In partnering with other research experts such as NASA to acquire ground validation and vegetation data as part of this flight campaign, NEON will further refine its protocols, begin establishing baseline vegetation information for the NEON sites in this domain, and acquire a combined field and airborne data set suitable for developing regional-to-continental scaling methodologies Activities during this particular mission included: (1) identification and characterization of ground sites for radiometric calibration, (2) use of a field spectrometer to provide ground truth radiometric calibration data, and (3) identification and mapping of plant species and tree stands using the field spectrometer. The ground-based measurements collected by the NEON AOP team can be used to calibrate the campaign data. The two data sets may also help NEON understand how different vegetation properties may be derived from remotely sensed data. A proposed flight campaign with the NASA Airborne Visible/Infrared Imaging Spectrometer (AVIRIS) flying at high altitude would obtain further data over California during the next few years. The campaign data would be used to demonstrate the utility of HyspIRI data and to begin developing geophysical science tools suitable for use by NEON, HyspIRI and other scientists over a broad range of ecosystems.

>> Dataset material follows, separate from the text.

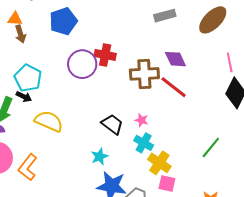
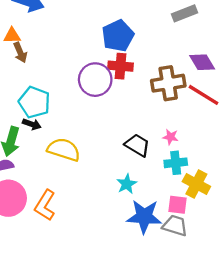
blue pentagon: (63, 21) -> (118, 36), moved
cyan cross: (144, 143) -> (176, 163), turned -30
pink square: (167, 183) -> (178, 205), moved

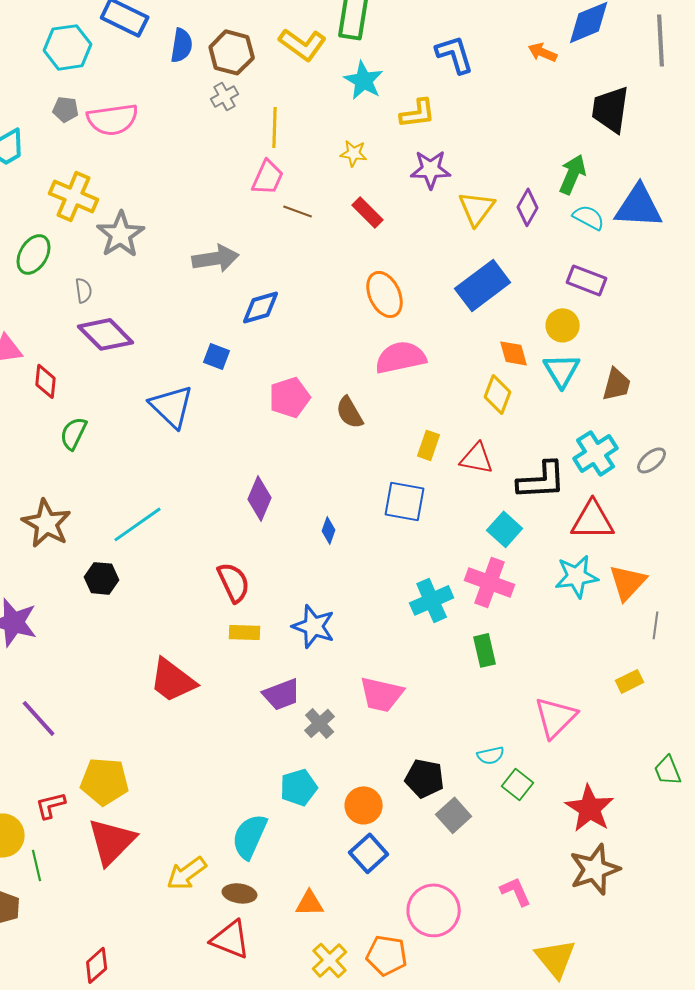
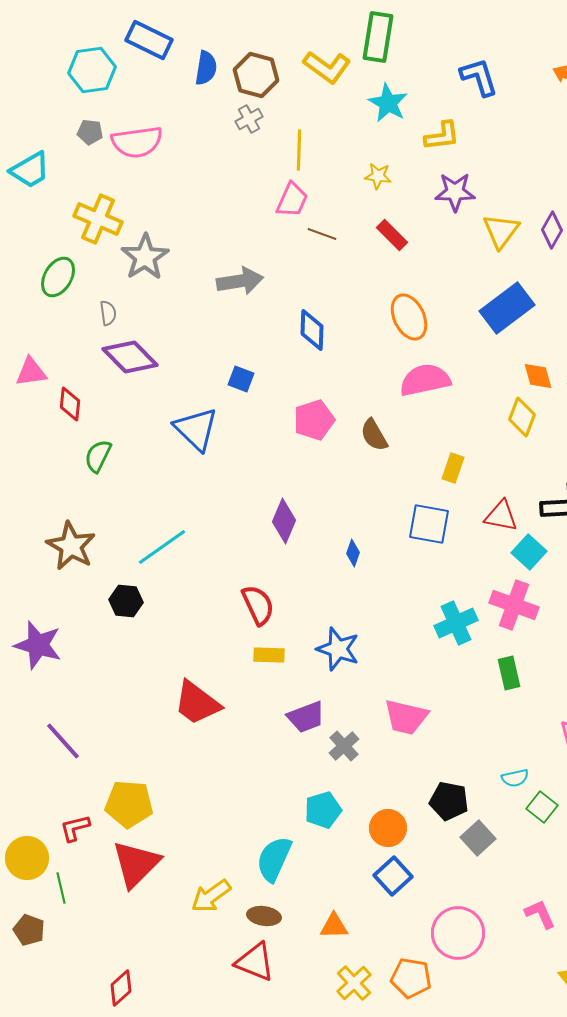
blue diamond: (261, 307) -> (312, 330), moved, turned -72
red triangle: (477, 458) -> (501, 516), moved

In the near future, NEON expects to fly waveform LiDAR and its own visible/shortwave-infrared imaging spectrometer aboard a Twin Otter plane at low altitude over additional NEON sites to obtain high-resolution data sets. The combination of ground-based spectral data, LiDAR information, and spectroscopic information collected by NEON and NASA remote sensing instruments provides a multi-scale data set ideal for use in addressing data scaling issues critical to the NEON mission of studying the impacts of land use, invasive species and climate change at continental scale.